(Task objective): For every line that contains the string "laterală", pull that line out of the material below.

Given records START

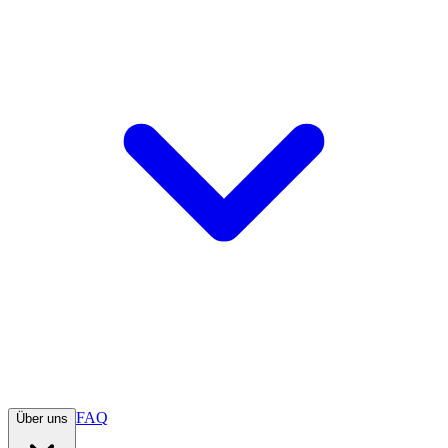
FAQ
Über uns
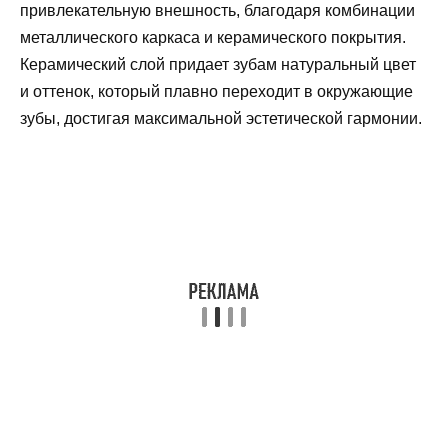
привлекательную внешность, благодаря комбинации
металлического каркаса и керамического покрытия.
Керамический слой придает зубам натуральный цвет
и оттенок, который плавно переходит в окружающие
зубы, достигая максимальной эстетической гармонии.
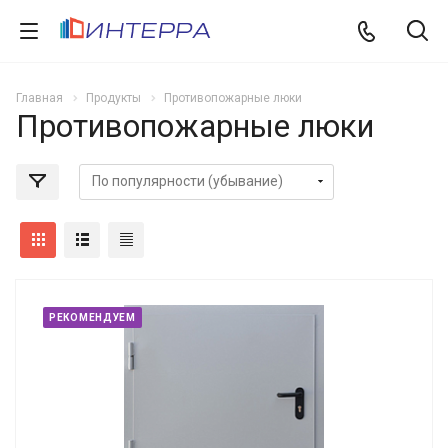
Главная
Продукты
Противопожарные люки
Противопожарные люки
РЕКОМЕНДУЕМ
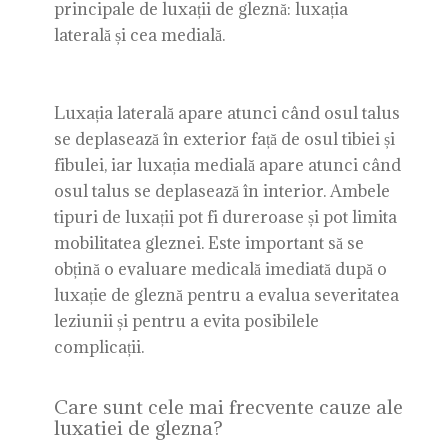
principale de luxații de gleznă: luxația
laterală și cea medială.
Luxația laterală apare atunci când osul talus
se deplasează în exterior față de osul tibiei și
fibulei, iar luxația medială apare atunci când
osul talus se deplasează în interior. Ambele
tipuri de luxații pot fi dureroase și pot limita
mobilitatea gleznei. Este important să se
obțină o evaluare medicală imediată după o
luxație de gleznă pentru a evalua severitatea
leziunii și pentru a evita posibilele
complicații.
Care sunt cele mai frecvente cauze ale
luxatiei de glezna?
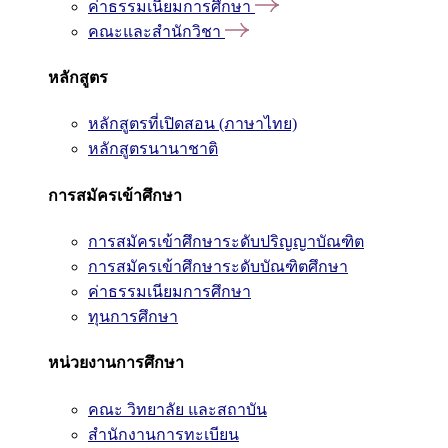
ค่าธรรมเนียมการศึกษา
คณะและสำนักวิชา
หลักสูตร
หลักสูตรที่เปิดสอน (ภาษาไทย)
หลักสูตรนานาชาติ
การสมัครเข้าศึกษา
การสมัครเข้าศึกษาระดับปริญญาบัณฑิต
การสมัครเข้าศึกษาระดับบัณฑิตศึกษา
ค่าธรรมเนียมการศึกษา
ทุนการศึกษา
หน่วยงานการศึกษา
คณะ วิทยาลัย และสถาบัน
สำนักงานการทะเบียน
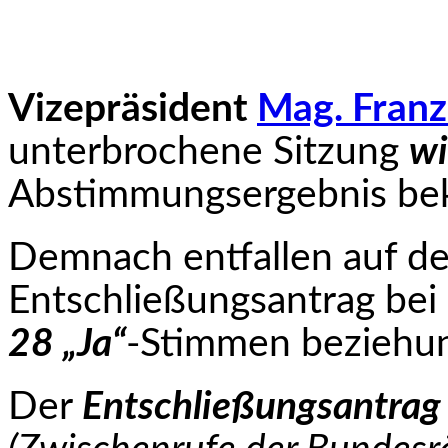
Vizepräsident
Mag. Franz
unterbrochene Sitzung
wi
Abstimmungsergebnis be
Demnach entfallen auf d
Entschließungsantrag bei
28 „Ja“
-Stimmen beziehu
Der
Entschließungsantrag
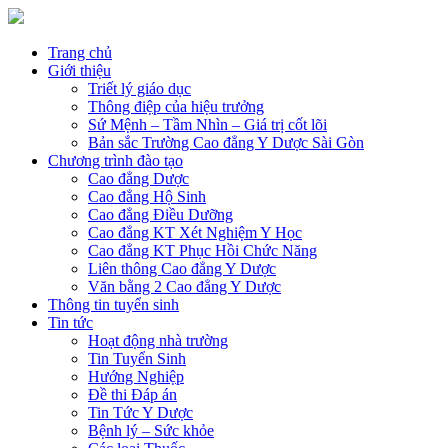
Trang chủ
Giới thiệu
Triết lý giáo dục
Thông điệp của hiệu trưởng
Sứ Mệnh – Tầm Nhìn – Giá trị cốt lõi
Bản sắc Trường Cao đẳng Y Dược Sài Gòn
Chương trình đào tạo
Cao đẳng Dược
Cao đẳng Hộ Sinh
Cao đẳng Điều Dưỡng
Cao đẳng KT Xét Nghiệm Y Học
Cao đẳng KT Phục Hồi Chức Năng
Liên thông Cao đẳng Y Dược
Văn bằng 2 Cao đẳng Y Dược
Thông tin tuyển sinh
Tin tức
Hoạt động nhà trường
Tin Tuyển Sinh
Hướng Nghiệp
Đề thi Đáp án
Tin Tức Y Dược
Bệnh lý – Sức khỏe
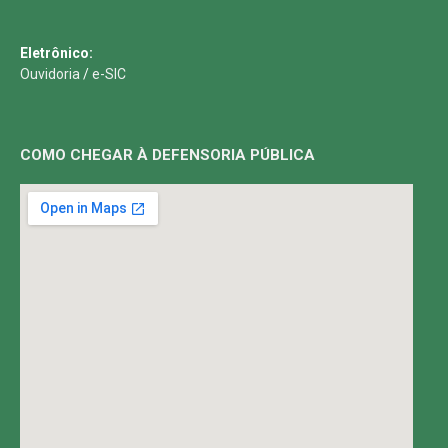
Eletrônico:
Ouvidoria
/
e-SIC
COMO CHEGAR À DEFENSORIA PÚBLICA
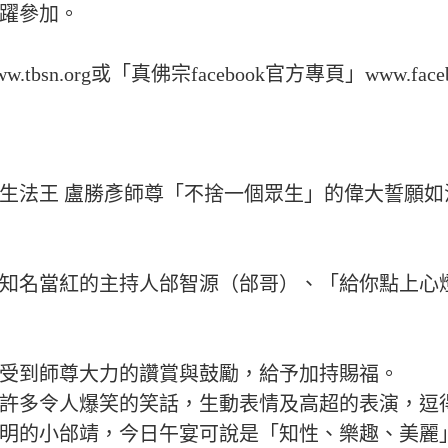
躍參加。
.org或「真佛宗facebook官方專頁」www.facebook.
生法王 盧勝彥師尊「不捨一個眾生」的偉大誓願
知名當紅的主持人邰智源（邰哥）、「給你點上心
受到師尊大力的讚賞與鼓勵，給予加持賜福。
許多令人爆笑的笑話，生動表情及高超的表演，逗
明的小邰靖，今日午宴可說是「知性、樂趣、美麗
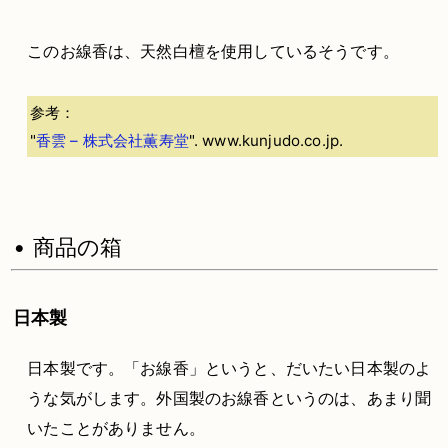
このお線香は、天然白檀を使用しているそうです。
参考：
"
香雲 – 株式会社薫寿堂
". www.kunjudo.co.jp.
• 商品の箱
日本製
日本製です。「お線香」というと、だいたい日本製のよ
うな気がします。外国製のお線香というのは、あまり聞
いたことがありません。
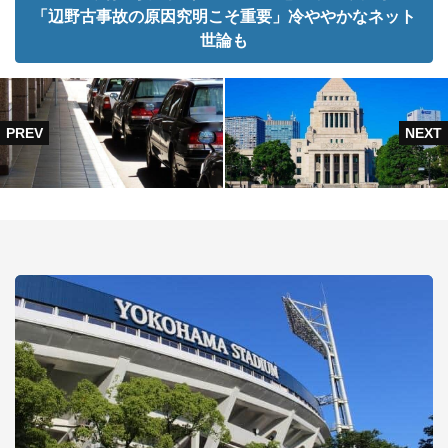
「辺野古事故の原因究明こそ重要」冷ややかなネット
世論も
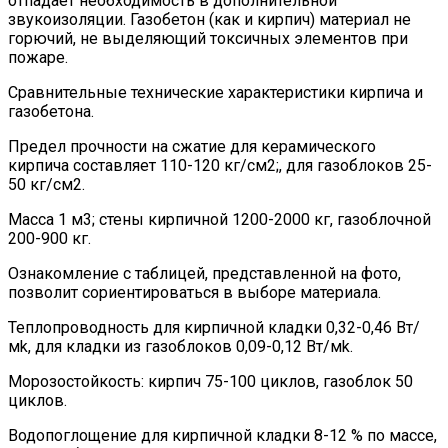
отпадает необходимость в дополнительной
звукоизоляции. Газобетон (как и кирпич) материал не
горючий, не выделяющий токсичных элементов при
пожаре.
Сравнительные технические характеристики кирпича и
газобетона.
Предел прочности на сжатие для керамического
кирпича составляет 110-120 кг/см2;, для газоблоков 25-
50 кг/см2.
Масса 1 м3; стены кирпичной 1200-2000 кг, газоблочной
200-900 кг.
Ознакомление с таблицей, представленной на фото,
позволит сориентироваться в выборе материала.
Теплопроводность для кирпичной кладки 0,32-0,46 Вт/
мk, для кладки из газоблоков 0,09-0,12 Вт/мk.
Морозостойкость: кирпич 75-100 циклов, газоблок 50
циклов.
Водопоглощение для кирпичной кладки 8-12 % по массе,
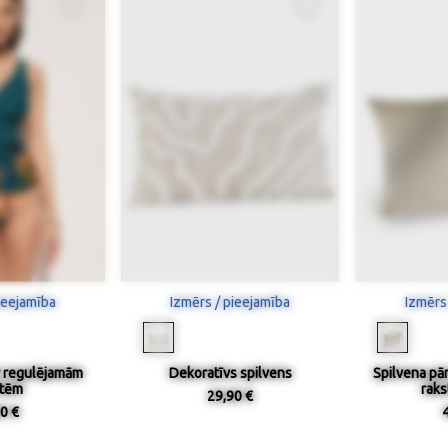
ieejamība
Izmērs / pieejamība
Izmērs
r regulējamām
Dekoratīvs spilvens
Spilvena pār
ītēm
raks
29,90 €
0 €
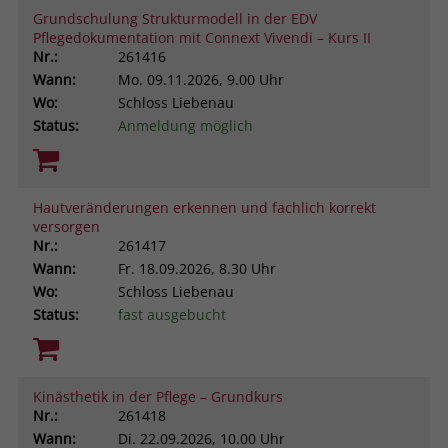
Grundschulung Strukturmodell in der EDV
Pflegedokumentation mit Connext Vivendi – Kurs II
Nr.:
261416
Wann:
Mo.
09.11.2026, 9.00 Uhr
Wo:
Schloss Liebenau
Status:
Anmeldung möglich
Hautveränderungen erkennen und fachlich korrekt
versorgen
Nr.:
261417
Wann:
Fr.
18.09.2026, 8.30 Uhr
Wo:
Schloss Liebenau
Status:
fast ausgebucht
Kinästhetik in der Pflege – Grundkurs
Nr.:
261418
Wann:
Di.
22.09.2026, 10.00 Uhr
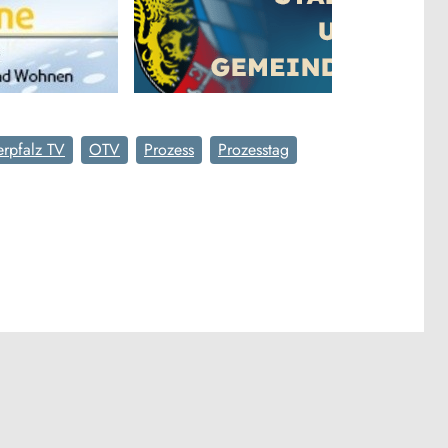
rpfalz TV
OTV
Prozess
Prozesstag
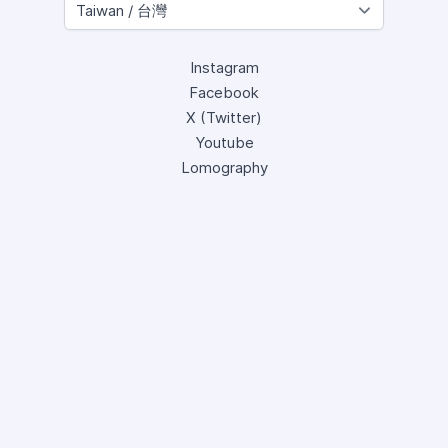
Instagram
Facebook
X (Twitter)
Youtube
Lomography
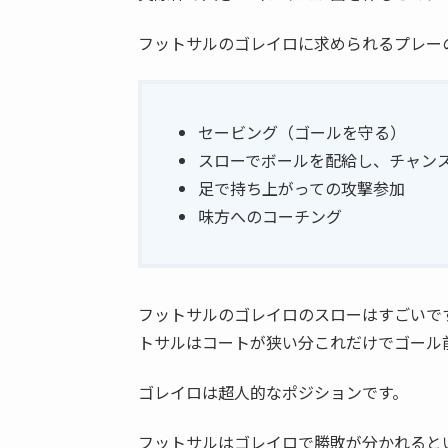
フットサルのゴレイロに求められるプレー
セービング（ゴールを守る）
スローでボールを配給し、チャン
足で持ち上がっての攻撃参加
味方へのコーチング
フットサルのゴレイロのスローはすごいで
トサルはコートが狭い分これだけでゴール
ゴレイロは超人的なポジションです。
フットサルはゴレイロで勝敗が分かれると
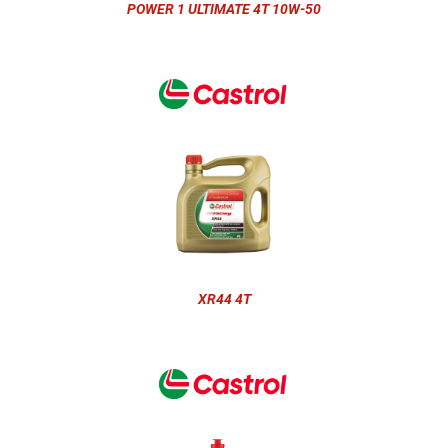
POWER 1 ULTIMATE 4T 10W-50
XR44 4T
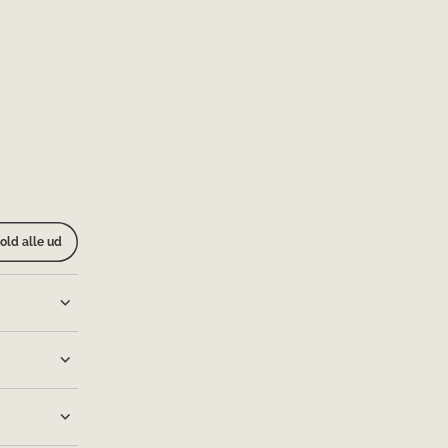
old alle ud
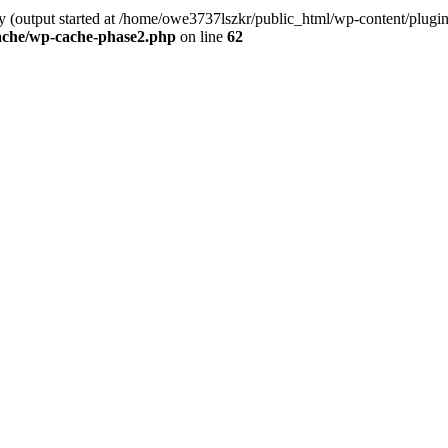
y (output started at /home/owe3737lszkr/public_html/wp-content/plugins/
ache/wp-cache-phase2.php
on line
62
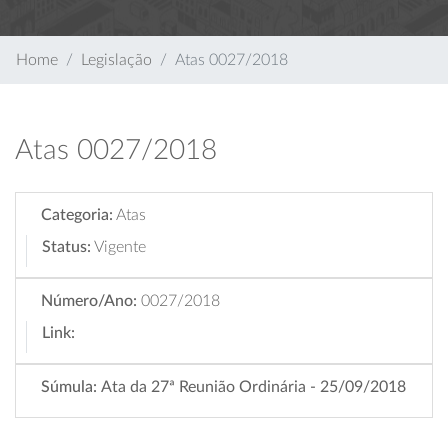
Home
Legislação
Atas 0027/2018
Atas 0027/2018
Categoria:
Atas
Status:
Vigente
Número/Ano:
0027/2018
Link:
Súmula:
Ata da 27ª Reunião Ordinária - 25/09/2018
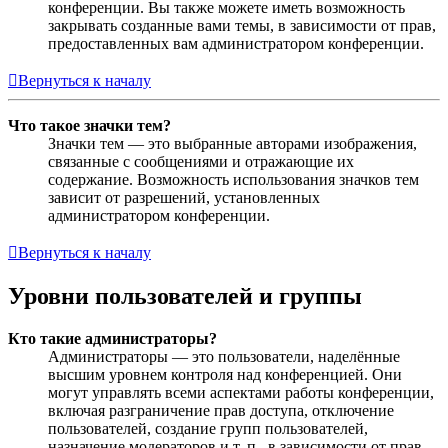
конференции. Вы также можете иметь возможность
закрывать созданные вами темы, в зависимости от прав,
предоставленных вам администратором конференции.
Вернуться к началу
Что такое значки тем?
Значки тем — это выбранные авторами изображения,
связанные с сообщениями и отражающие их
содержание. Возможность использования значков тем
зависит от разрешений, установленных
администратором конференции.
Вернуться к началу
Уровни пользователей и группы
Кто такие администраторы?
Администраторы — это пользователи, наделённые
высшим уровнем контроля над конференцией. Они
могут управлять всеми аспектами работы конференции,
включая разграничение прав доступа, отключение
пользователей, создание групп пользователей,
назначение модераторов и т. п., в зависимости от прав,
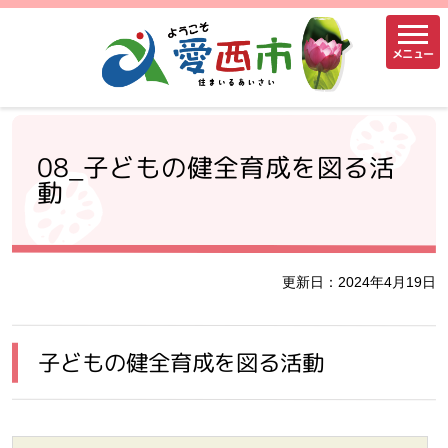
メニュー
08_子どもの健全育成を図る活
動
更新日：2024年4月19日
子どもの健全育成を図る活動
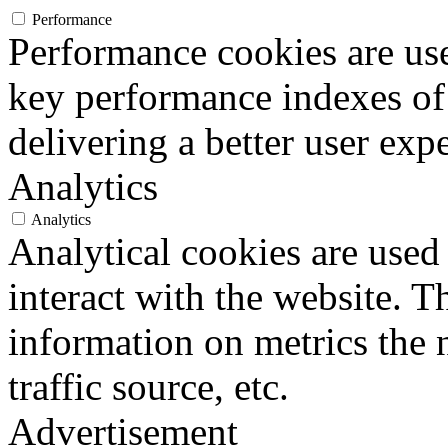
Performance
Performance cookies are us
key performance indexes of
delivering a better user expe
Analytics
Analytics
Analytical cookies are used
interact with the website. 
information on metrics the 
traffic source, etc.
Advertisement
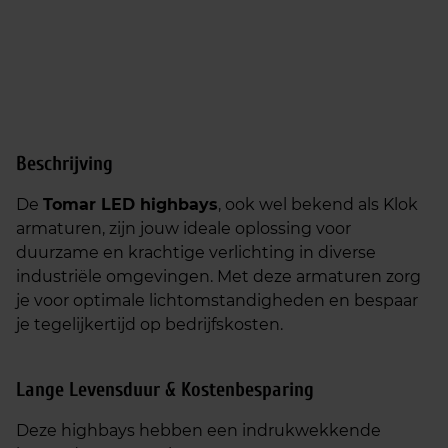
Beschrijving
De
Tomar LED highbays
, ook wel bekend als Klok
armaturen, zijn jouw ideale oplossing voor
duurzame en krachtige verlichting in diverse
industriële omgevingen. Met deze armaturen zorg
je voor optimale lichtomstandigheden en bespaar
je tegelijkertijd op bedrijfskosten.
Lange Levensduur & Kostenbesparing
Deze highbays hebben een indrukwekkende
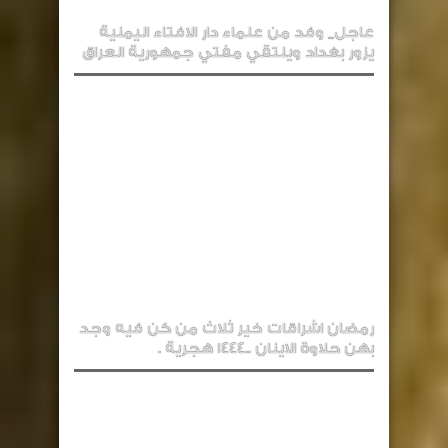
عاجل_ وفد من علماء دار الافتاء اليمنية
يزور بغداد ويلتقي مفتي جمهورية العراق
رمضان اشراقات خير ثلاث من كن فيه وجد
بهن حلاوة الاينان ..1444 هجرية .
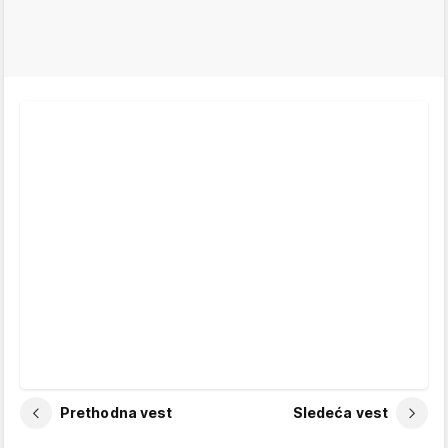
Prethodna vest
Sledeća vest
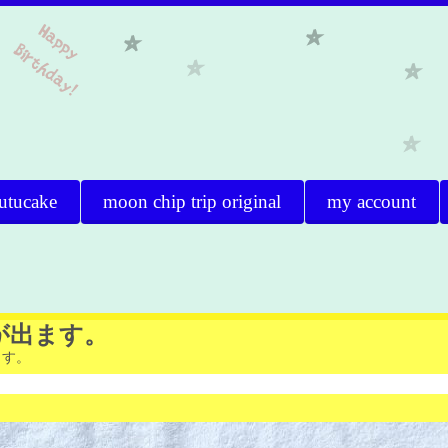
utucake
moon chip trip original
my account
が出ます。
ます。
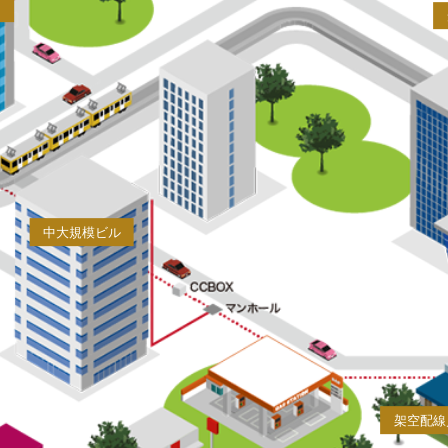
タ
中大規模ビル
架空配線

Given records END

(Solution to this task):
laterală și cea medială.
Luxația laterală apare atunci când osul talus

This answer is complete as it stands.